### [DIRECTIONS]
Show every line of the data where the word "当社では" can be found.

### [DATA FOR THE TASK]
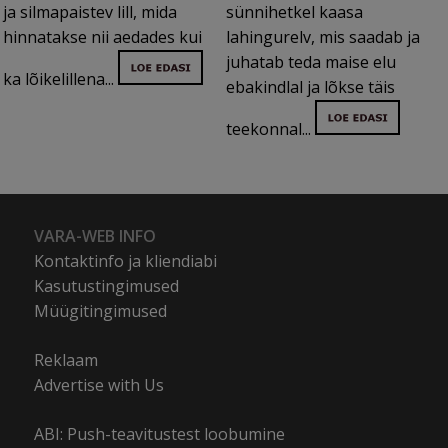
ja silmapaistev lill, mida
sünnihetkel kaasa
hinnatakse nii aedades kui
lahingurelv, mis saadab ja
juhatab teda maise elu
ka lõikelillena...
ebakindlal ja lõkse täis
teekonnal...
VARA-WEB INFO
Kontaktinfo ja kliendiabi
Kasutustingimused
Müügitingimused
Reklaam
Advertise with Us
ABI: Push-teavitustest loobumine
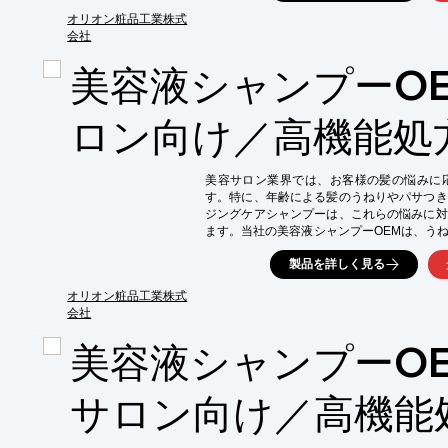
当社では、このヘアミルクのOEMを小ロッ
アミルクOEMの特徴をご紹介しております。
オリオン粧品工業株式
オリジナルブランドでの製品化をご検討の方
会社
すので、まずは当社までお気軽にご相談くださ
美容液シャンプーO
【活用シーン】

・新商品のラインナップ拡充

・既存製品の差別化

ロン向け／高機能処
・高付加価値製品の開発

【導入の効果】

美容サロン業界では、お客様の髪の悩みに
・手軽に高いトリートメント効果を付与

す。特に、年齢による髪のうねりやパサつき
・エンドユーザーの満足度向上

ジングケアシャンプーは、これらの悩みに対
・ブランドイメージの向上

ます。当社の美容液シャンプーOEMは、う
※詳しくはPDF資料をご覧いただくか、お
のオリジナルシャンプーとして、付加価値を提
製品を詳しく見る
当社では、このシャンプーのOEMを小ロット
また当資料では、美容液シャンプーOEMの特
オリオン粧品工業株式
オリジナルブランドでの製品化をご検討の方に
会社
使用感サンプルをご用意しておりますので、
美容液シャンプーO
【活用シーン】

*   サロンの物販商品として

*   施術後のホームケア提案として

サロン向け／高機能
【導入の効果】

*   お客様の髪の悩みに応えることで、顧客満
==
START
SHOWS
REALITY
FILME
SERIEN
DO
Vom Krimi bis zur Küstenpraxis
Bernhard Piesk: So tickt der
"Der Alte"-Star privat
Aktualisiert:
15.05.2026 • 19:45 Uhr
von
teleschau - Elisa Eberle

### [RESULT OF THIS EXERCISE]
当社では、このヘアミルクのOEMを小ロッ
当社では、このシャンプーのOEMを小ロット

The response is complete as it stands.